------ Listed entries

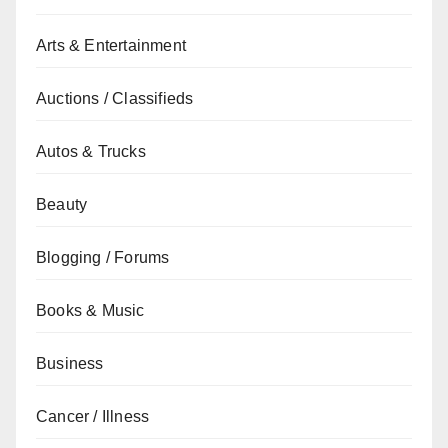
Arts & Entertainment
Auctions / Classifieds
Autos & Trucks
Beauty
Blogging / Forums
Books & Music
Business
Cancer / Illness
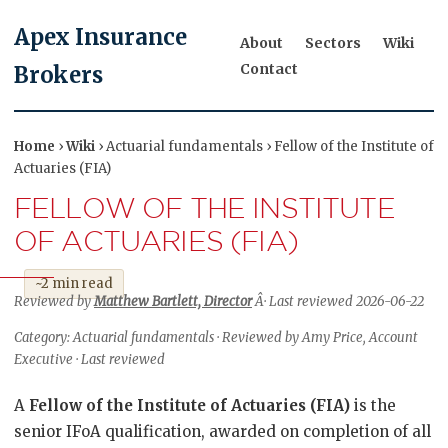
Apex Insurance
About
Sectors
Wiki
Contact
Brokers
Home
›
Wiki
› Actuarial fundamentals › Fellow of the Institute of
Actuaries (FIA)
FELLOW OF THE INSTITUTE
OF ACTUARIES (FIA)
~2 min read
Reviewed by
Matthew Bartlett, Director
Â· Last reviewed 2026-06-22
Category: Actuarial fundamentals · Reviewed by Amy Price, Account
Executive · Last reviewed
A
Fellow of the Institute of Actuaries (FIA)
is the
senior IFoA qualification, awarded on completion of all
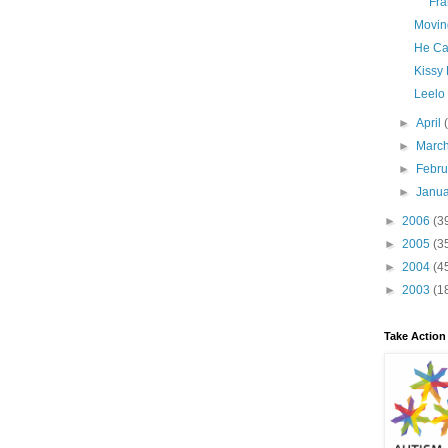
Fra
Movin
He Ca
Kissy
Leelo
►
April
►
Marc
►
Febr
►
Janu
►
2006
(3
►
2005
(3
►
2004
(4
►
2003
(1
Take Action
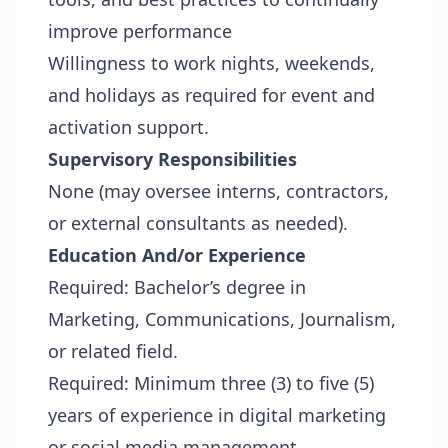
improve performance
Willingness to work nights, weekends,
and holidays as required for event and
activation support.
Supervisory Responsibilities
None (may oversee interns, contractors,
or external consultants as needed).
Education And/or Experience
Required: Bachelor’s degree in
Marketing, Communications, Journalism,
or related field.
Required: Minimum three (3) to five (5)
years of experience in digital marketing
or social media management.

------------
------ Listed entries

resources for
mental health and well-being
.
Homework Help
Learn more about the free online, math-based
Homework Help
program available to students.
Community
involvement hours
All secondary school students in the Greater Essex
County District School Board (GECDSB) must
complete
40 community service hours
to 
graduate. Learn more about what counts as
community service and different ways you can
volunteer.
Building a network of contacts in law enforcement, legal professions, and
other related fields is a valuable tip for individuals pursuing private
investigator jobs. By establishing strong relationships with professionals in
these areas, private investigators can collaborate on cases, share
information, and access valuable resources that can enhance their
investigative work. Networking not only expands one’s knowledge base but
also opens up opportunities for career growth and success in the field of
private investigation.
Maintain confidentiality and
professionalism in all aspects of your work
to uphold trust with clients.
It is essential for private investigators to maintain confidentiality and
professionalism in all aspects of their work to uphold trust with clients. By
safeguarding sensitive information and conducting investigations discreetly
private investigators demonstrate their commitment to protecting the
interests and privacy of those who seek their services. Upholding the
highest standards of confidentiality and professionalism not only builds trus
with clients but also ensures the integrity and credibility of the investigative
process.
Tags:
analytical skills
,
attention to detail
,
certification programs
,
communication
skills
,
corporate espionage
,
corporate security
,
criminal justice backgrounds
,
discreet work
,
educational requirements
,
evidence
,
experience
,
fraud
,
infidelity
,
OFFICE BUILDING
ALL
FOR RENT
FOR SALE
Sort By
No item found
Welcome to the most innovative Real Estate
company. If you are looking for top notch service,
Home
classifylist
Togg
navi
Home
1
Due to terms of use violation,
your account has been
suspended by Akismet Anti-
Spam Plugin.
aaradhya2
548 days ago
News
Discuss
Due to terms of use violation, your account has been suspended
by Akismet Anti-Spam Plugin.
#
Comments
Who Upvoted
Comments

------------

**To do:** In the listing above, find each line with the word "Spam" and copy it.

**Exercise result:**
Spam Plugin.
by Akismet Anti-Spam Plugin.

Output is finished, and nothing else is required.